*** Opening of DATA PROVIDED ***

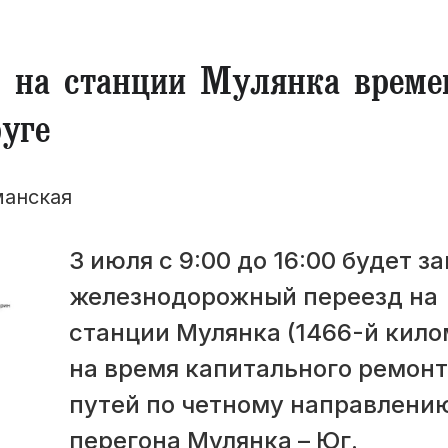
 на станции Мулянка време
уге
манская
3 июля с 9:00 до 16:00 будет з
железнодорожный переезд на
станции Мулянка (1466-й кило
на время капитального ремон
путей по четному направлени
перегона Мулянка – Юг.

*** Close of DATA PROVIDED ***

*ACTIVITY:*
In case the records contain pictures, keep those out and repeat the rest exactly.

*ANSWER FOR THE TASK:*
 на станции Мулянка време
уге
манская
3 июля с 9:00 до 16:00 будет з
железнодорожный переезд на
станции Мулянка (1466-й кило
на время капитального ремон
путей по четному направлени
перегона Мулянка – Юг.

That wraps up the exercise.